Parliamentary question - E-3106/2008Parliamentary question
E-3106/2008

Is the death penalty in the Lisbon Treaty or not?

WRITTEN QUESTION E-3106/08
by Ashley Mote (NI)
to the Commission

Can the Commission please clarify the confusion that has arisen over the inclusion, or not, of the death penalty in the Lisbon Treaty?

Professor Schachtschneider, Humanities Faculty, University of Nuremberg, has been quoted in a recent issue of Executive Intelligence Review saying that the Lisbon Treaty re-introduces the death penalty.

Since the Italian Government has been trying to have the death penalty abolished worldwide through the United Nations, were they aware of this fact when they signed the Lisbon Treaty? And does the Commission agree that, depending on the answer to this question, the Italian Parliament might take an even more sceptical view of the Lisbon Treaty than it has already?

Is the Commission aware that confusion over the re-introduction of the death penalty arises from the fact that the references are in footnotes to footnotes, the last one of which says that the death penalty would be available ‘in the case of war, riots, upheaval’?

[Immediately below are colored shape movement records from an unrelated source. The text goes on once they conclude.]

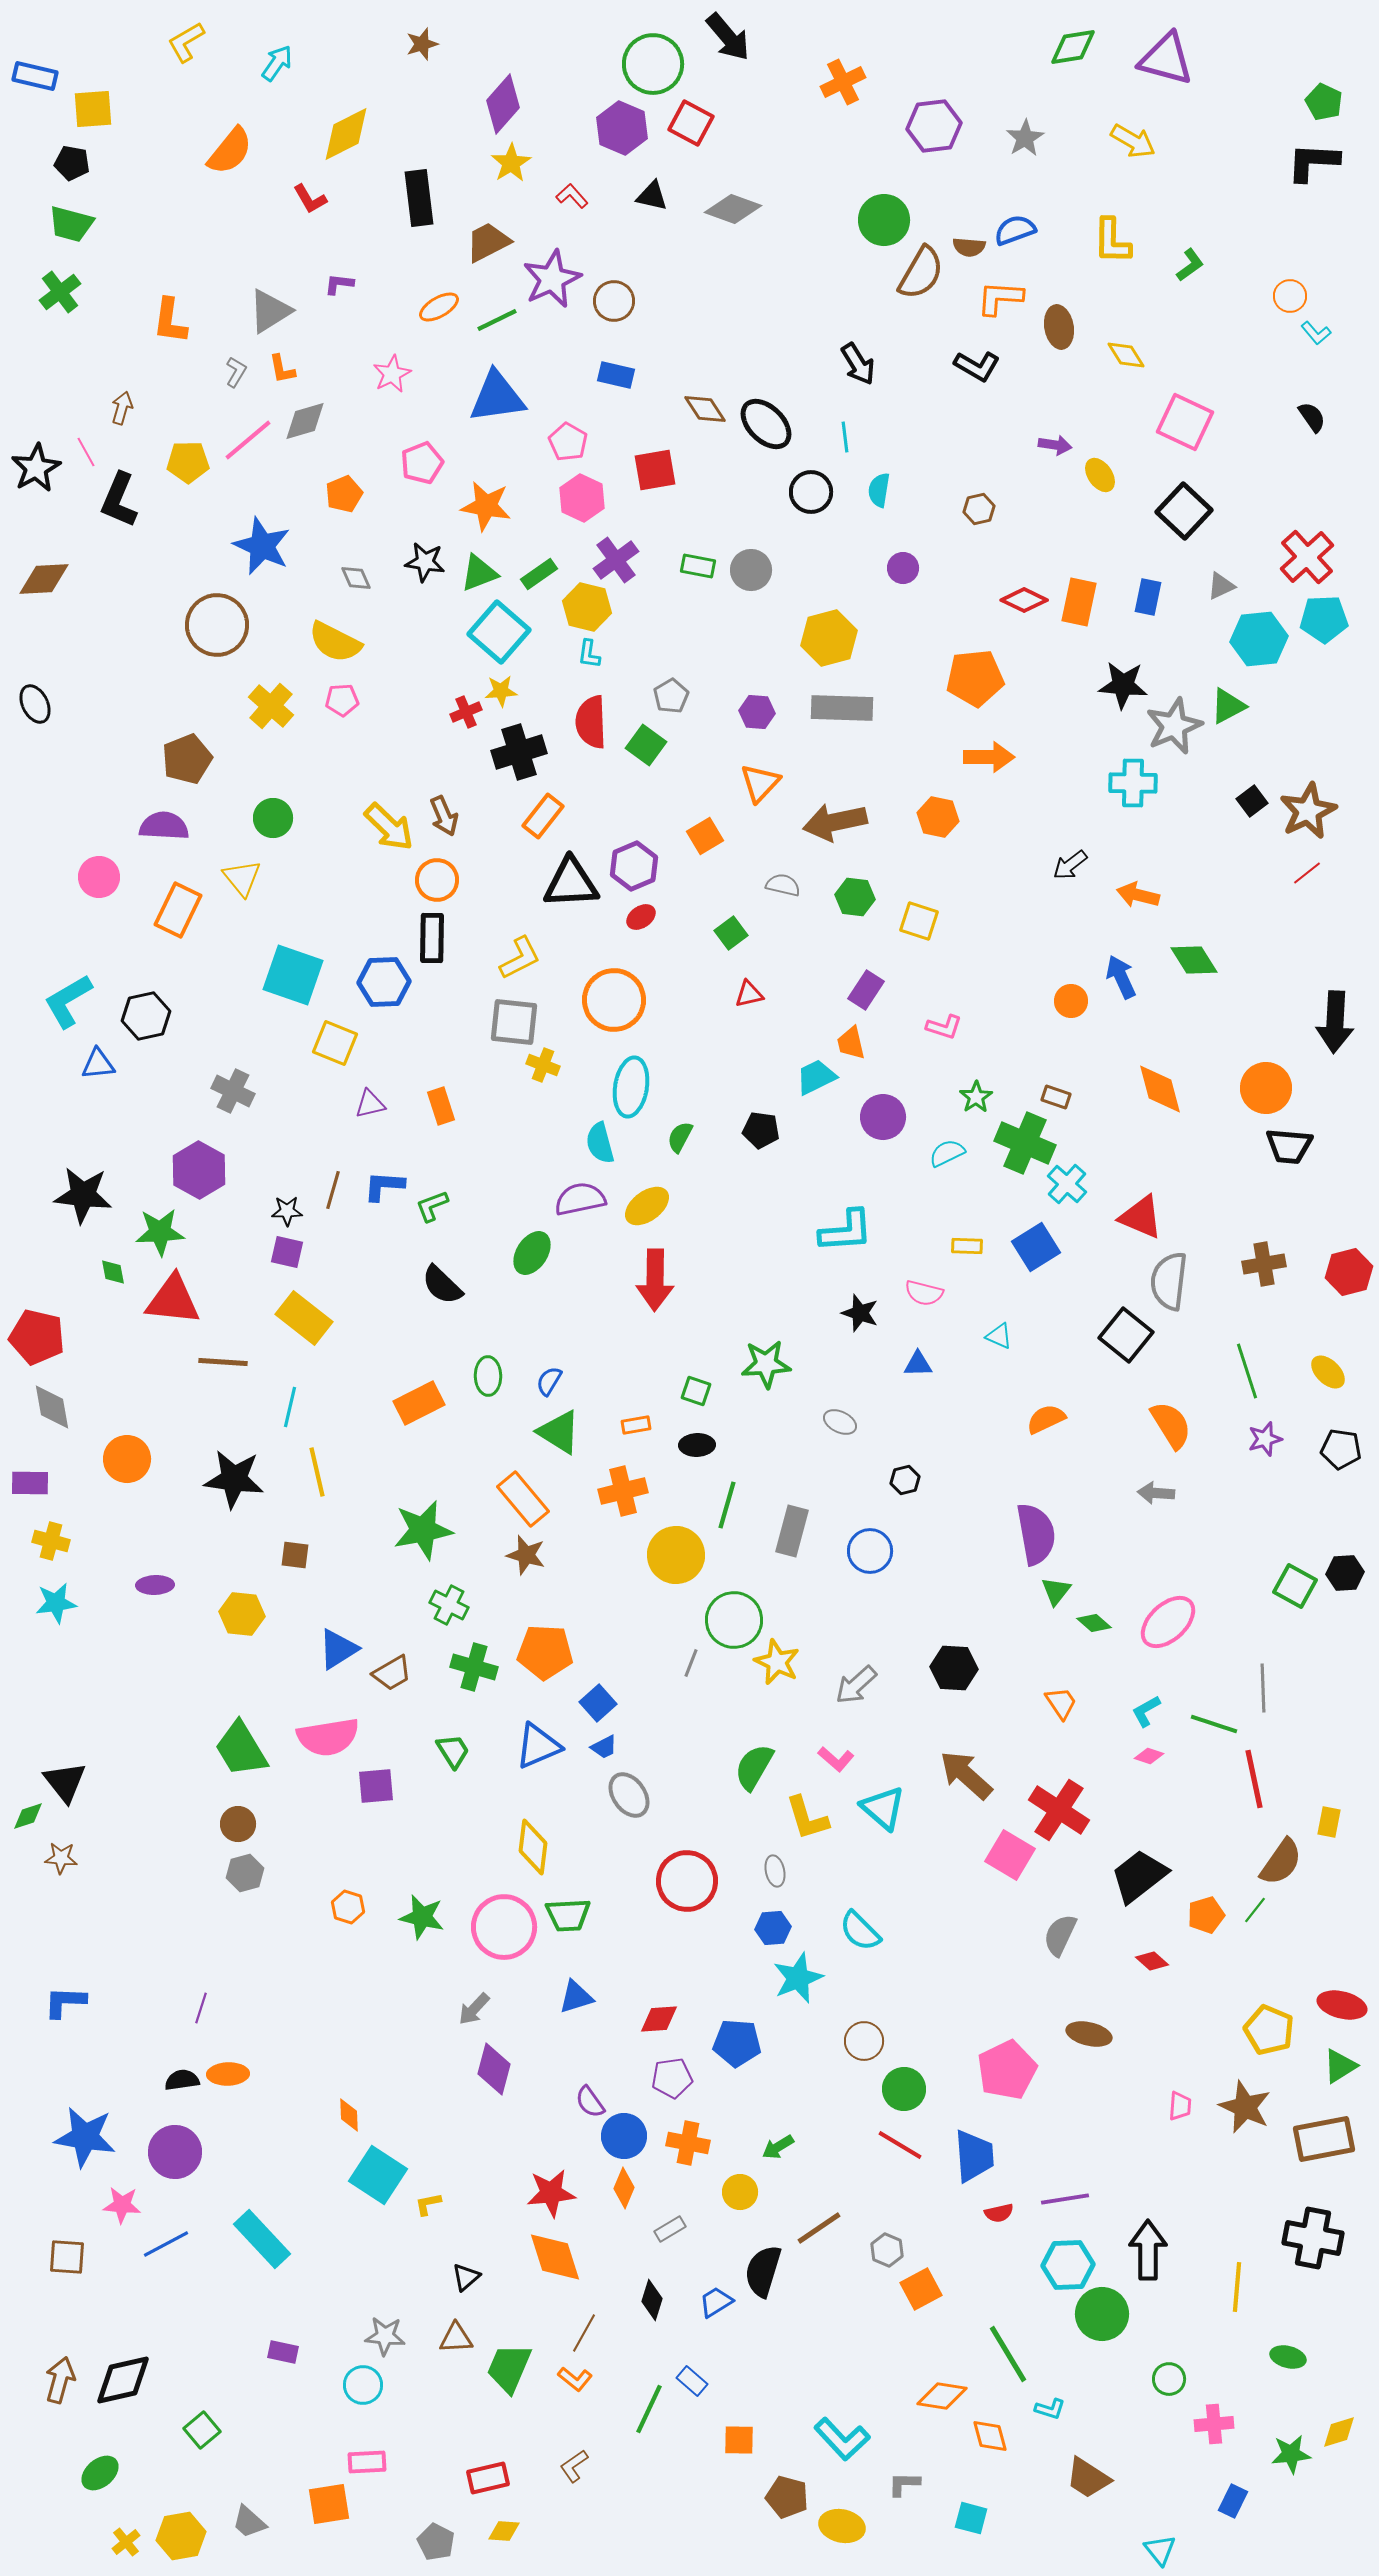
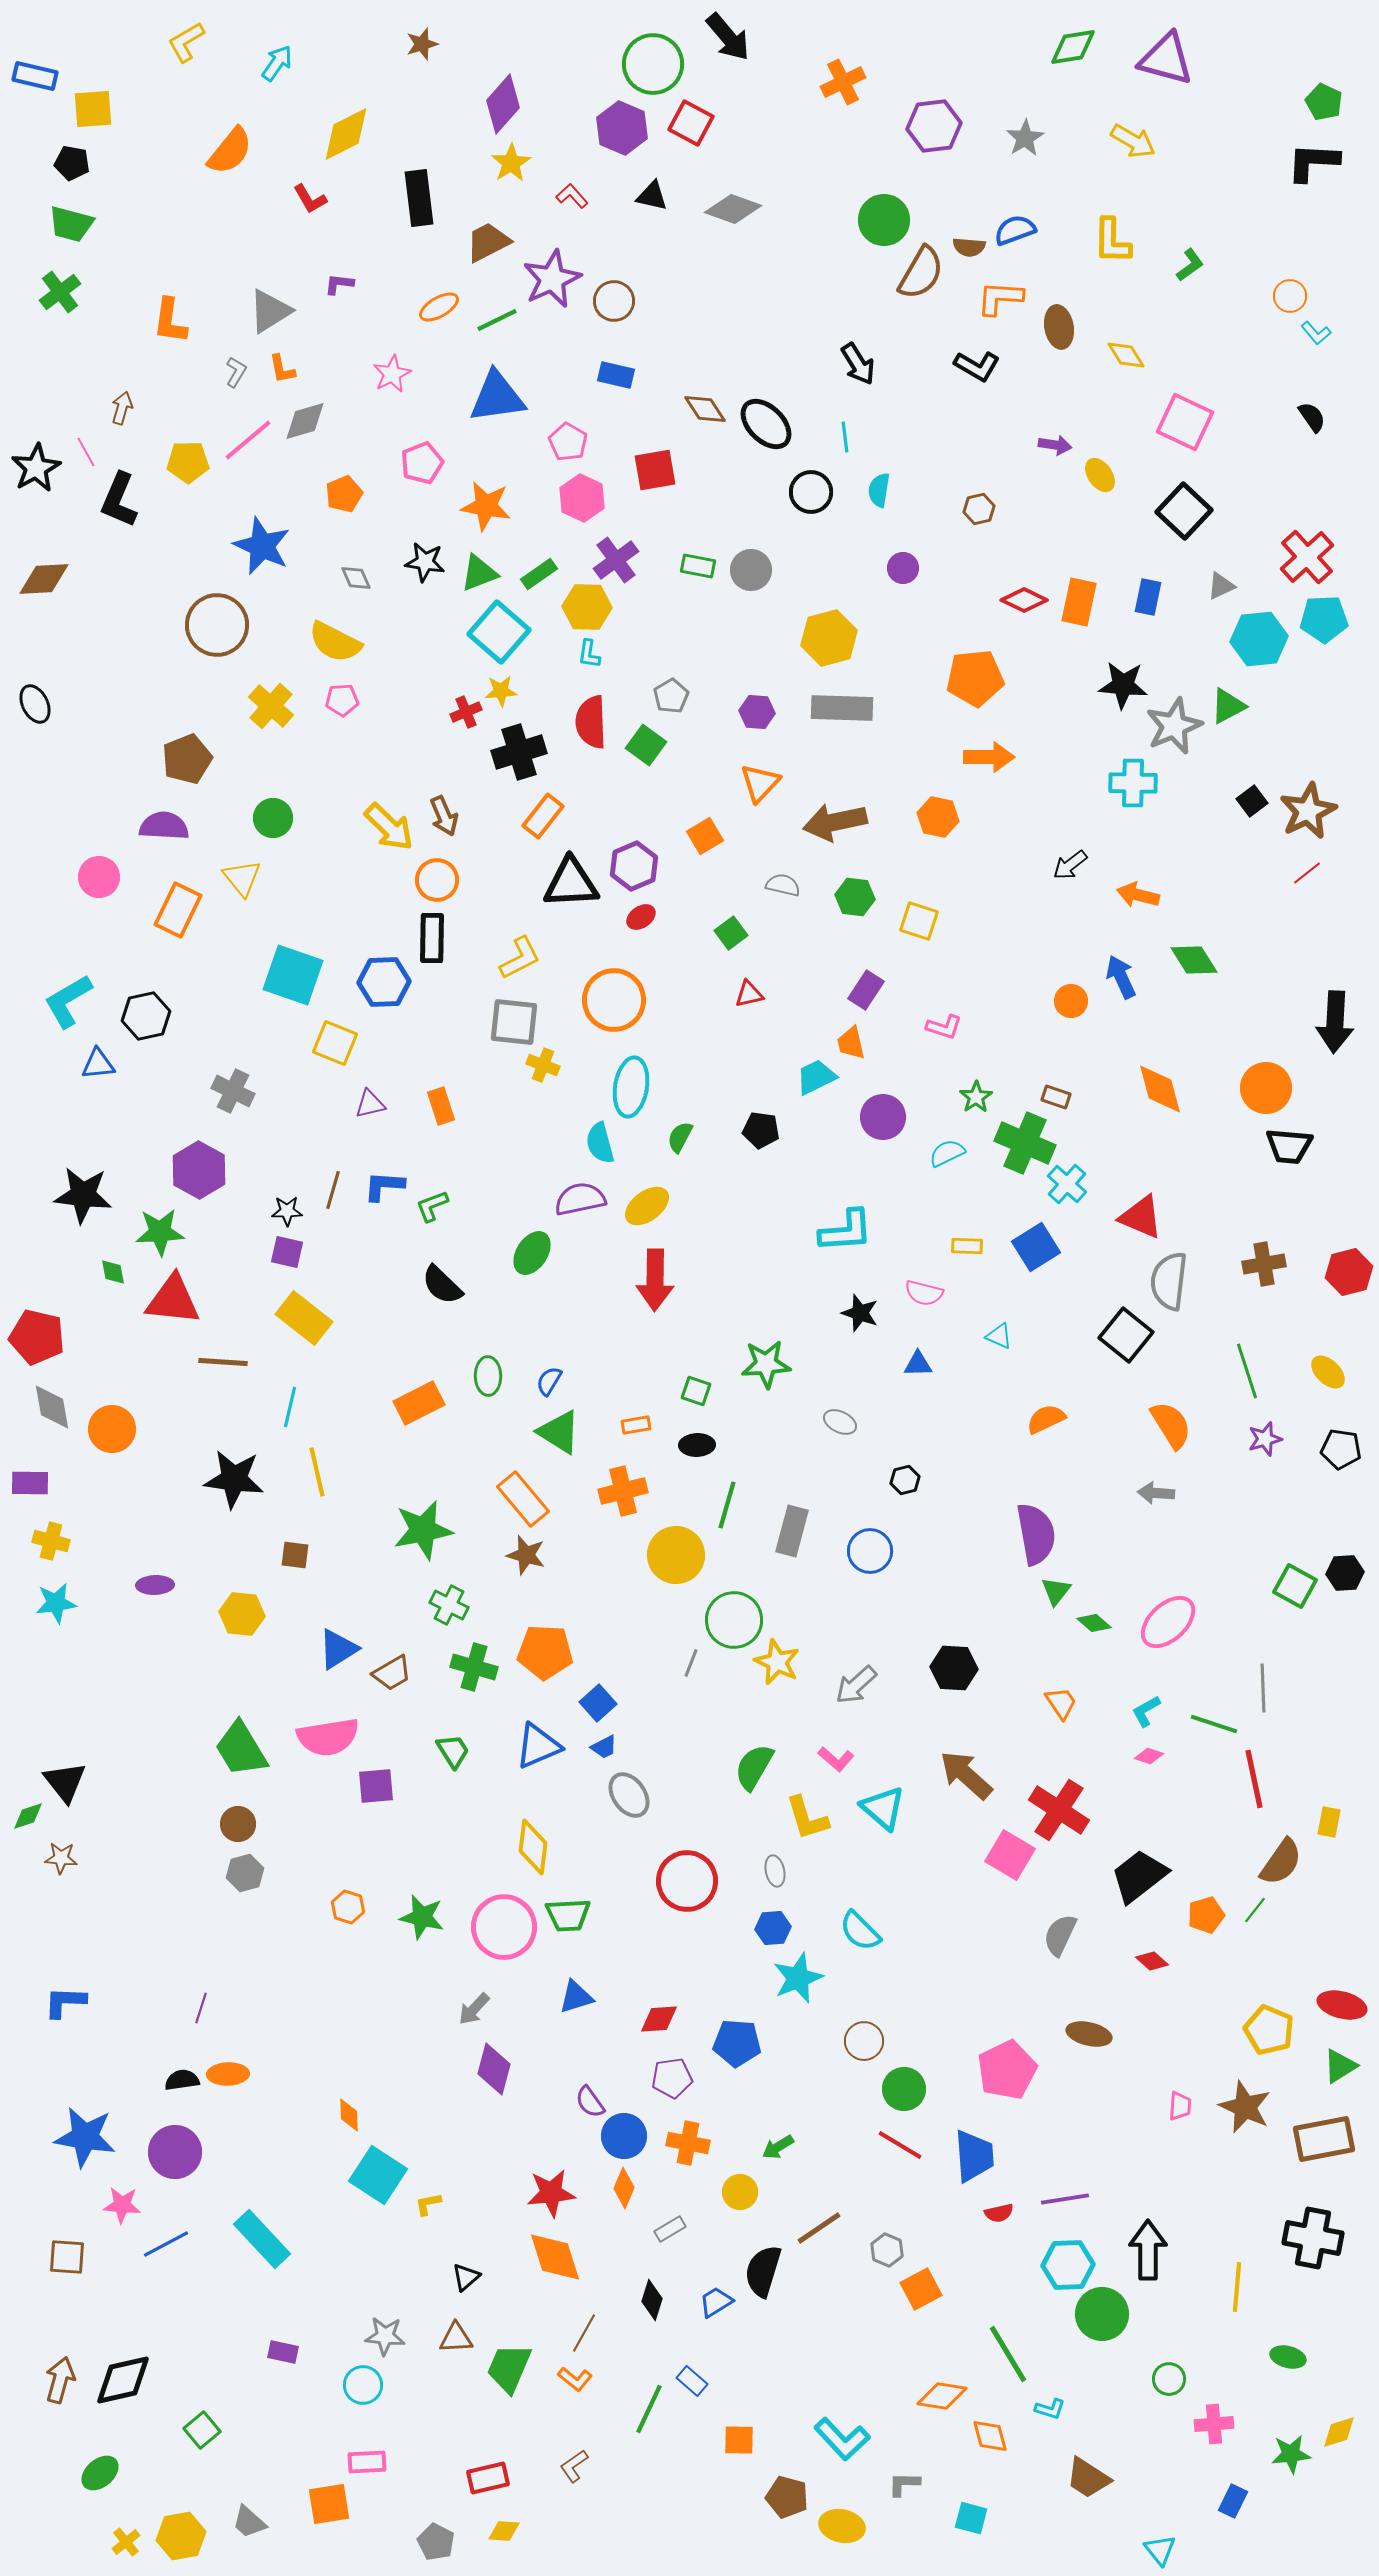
yellow hexagon at (587, 607): rotated 12 degrees counterclockwise
orange circle at (127, 1459): moved 15 px left, 30 px up
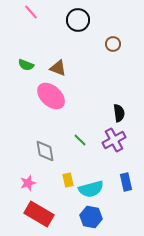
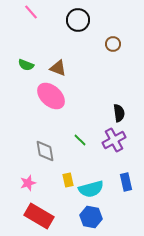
red rectangle: moved 2 px down
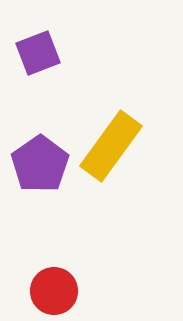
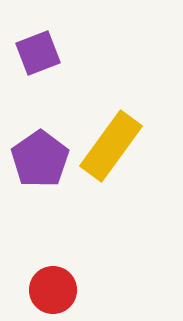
purple pentagon: moved 5 px up
red circle: moved 1 px left, 1 px up
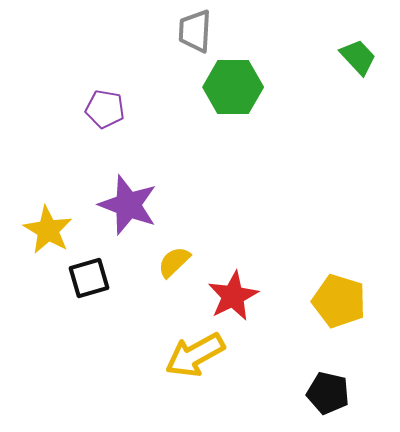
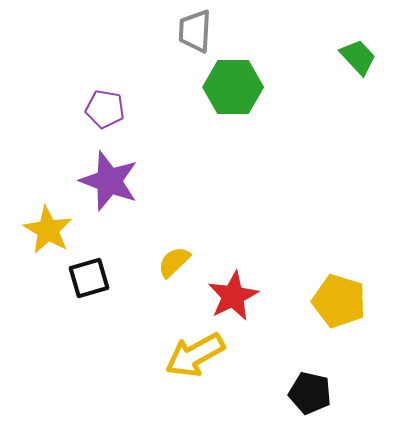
purple star: moved 19 px left, 24 px up
black pentagon: moved 18 px left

Given the curious, almost clandestine, way in which the death penalty has featured, can the Commission please define ‘riots and upheaval’? Who will decide? Would strikes, protests on the streets, even votes in national parliaments against continuing membership of the EU be categorised as ‘upheaval’?

Is the Commission finally coming to fear the manner of its going?

If not, why slide the death penalty into the Lisbon Treaty in such an extraordinary and underhand way that it has taken academics many weeks to uncover?